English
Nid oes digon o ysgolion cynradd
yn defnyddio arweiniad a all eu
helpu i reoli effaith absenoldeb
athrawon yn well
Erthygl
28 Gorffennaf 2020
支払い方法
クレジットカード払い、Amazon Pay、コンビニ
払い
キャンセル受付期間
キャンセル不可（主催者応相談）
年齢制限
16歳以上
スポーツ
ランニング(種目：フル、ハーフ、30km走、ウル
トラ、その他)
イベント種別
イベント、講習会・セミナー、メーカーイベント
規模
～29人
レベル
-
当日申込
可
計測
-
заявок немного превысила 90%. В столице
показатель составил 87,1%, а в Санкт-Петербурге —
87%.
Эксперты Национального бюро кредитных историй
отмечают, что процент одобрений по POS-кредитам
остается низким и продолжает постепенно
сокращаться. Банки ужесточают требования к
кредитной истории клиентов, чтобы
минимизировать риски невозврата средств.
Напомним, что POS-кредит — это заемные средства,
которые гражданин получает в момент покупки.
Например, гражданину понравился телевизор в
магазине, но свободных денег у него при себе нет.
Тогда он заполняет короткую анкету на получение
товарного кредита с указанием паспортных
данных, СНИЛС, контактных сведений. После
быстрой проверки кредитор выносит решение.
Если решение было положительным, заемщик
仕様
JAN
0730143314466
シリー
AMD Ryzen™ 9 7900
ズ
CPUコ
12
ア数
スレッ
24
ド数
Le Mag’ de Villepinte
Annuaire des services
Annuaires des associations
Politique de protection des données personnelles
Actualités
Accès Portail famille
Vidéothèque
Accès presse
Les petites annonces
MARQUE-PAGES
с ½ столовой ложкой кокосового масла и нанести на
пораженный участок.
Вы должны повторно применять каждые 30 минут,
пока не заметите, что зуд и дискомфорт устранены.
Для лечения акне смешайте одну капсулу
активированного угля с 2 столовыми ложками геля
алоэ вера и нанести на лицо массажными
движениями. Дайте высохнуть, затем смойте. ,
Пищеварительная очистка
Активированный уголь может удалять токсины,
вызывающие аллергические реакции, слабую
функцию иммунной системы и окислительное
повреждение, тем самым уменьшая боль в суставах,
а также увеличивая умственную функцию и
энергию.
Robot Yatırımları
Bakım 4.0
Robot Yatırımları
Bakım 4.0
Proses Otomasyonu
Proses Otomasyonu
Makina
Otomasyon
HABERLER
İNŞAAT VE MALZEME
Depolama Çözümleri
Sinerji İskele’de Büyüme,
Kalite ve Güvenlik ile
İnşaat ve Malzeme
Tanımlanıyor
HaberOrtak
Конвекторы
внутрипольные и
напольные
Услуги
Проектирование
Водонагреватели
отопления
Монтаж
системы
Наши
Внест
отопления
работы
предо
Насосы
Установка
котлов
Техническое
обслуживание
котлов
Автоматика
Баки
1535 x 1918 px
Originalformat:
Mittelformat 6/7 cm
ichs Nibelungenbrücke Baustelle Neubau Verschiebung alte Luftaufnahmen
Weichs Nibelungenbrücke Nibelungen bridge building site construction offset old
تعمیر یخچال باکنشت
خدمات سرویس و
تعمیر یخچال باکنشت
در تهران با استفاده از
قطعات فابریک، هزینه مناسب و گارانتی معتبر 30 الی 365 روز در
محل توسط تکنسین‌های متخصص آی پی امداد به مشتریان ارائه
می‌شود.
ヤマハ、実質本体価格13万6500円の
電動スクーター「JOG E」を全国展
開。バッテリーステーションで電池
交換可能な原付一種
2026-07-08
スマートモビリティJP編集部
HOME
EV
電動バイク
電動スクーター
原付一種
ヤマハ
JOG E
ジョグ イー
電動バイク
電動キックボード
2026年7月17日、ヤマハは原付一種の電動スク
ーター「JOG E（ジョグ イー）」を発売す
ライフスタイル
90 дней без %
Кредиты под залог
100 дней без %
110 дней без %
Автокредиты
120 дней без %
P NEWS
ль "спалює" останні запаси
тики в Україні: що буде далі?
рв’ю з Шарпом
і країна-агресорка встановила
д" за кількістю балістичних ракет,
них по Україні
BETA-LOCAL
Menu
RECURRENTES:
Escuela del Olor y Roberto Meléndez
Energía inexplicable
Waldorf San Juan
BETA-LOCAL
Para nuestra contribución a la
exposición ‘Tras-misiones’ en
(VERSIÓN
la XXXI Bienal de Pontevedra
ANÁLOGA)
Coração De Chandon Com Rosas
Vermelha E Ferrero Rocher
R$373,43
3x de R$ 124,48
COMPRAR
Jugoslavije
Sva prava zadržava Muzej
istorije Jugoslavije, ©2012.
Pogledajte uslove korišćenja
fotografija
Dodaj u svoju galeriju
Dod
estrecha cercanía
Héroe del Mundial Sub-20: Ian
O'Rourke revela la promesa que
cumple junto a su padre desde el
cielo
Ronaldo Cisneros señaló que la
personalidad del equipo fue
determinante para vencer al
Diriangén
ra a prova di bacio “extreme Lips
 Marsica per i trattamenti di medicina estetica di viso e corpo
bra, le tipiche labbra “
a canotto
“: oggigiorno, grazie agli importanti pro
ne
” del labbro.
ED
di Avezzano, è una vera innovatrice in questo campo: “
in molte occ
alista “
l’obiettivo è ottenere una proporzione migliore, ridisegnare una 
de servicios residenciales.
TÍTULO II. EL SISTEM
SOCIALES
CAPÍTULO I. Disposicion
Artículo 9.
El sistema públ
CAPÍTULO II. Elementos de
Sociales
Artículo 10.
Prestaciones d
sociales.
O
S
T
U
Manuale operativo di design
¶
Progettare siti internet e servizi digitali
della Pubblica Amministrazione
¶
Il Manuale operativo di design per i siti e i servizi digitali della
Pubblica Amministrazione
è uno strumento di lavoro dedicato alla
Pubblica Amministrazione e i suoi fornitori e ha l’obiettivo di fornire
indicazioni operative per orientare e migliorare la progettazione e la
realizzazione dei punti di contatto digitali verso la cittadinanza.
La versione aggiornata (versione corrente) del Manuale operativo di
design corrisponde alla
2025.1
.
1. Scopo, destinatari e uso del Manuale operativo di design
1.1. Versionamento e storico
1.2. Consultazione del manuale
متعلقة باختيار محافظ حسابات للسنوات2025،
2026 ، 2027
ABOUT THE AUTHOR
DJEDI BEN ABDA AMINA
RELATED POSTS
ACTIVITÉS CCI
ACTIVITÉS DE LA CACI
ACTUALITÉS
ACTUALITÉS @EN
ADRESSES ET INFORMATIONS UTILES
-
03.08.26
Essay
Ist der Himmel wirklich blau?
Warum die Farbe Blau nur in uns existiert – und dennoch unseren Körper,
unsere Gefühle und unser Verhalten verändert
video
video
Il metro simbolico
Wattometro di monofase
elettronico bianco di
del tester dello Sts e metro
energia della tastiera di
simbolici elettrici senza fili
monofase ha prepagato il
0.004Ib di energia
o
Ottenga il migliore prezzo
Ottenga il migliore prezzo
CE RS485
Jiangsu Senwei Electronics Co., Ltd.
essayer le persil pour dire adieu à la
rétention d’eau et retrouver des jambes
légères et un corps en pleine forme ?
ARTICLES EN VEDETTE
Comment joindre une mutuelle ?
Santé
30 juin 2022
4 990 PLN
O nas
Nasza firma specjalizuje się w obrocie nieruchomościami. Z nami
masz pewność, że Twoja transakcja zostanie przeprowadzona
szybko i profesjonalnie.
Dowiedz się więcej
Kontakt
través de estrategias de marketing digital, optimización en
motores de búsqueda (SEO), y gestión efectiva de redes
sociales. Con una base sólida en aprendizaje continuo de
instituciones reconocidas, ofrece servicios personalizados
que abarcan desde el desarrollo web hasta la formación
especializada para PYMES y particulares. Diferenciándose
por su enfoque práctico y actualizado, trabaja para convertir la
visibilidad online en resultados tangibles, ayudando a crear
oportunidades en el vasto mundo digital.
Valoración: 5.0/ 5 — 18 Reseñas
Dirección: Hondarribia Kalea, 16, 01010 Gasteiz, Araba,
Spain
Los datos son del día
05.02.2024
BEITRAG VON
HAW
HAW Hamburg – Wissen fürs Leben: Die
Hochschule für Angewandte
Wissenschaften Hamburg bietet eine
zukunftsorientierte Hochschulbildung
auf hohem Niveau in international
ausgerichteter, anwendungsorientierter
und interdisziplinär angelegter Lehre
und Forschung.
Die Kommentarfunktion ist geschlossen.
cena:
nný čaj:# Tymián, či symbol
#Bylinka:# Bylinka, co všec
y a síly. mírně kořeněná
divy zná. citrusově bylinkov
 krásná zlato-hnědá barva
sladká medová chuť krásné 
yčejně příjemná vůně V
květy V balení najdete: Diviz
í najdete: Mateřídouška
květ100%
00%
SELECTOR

* WHAT IS REQUIRED:
Filter the entries and copy each line with "alla".

* THE ANSWER:
è uno strumento di lavoro dedicato alla
design corrisponde alla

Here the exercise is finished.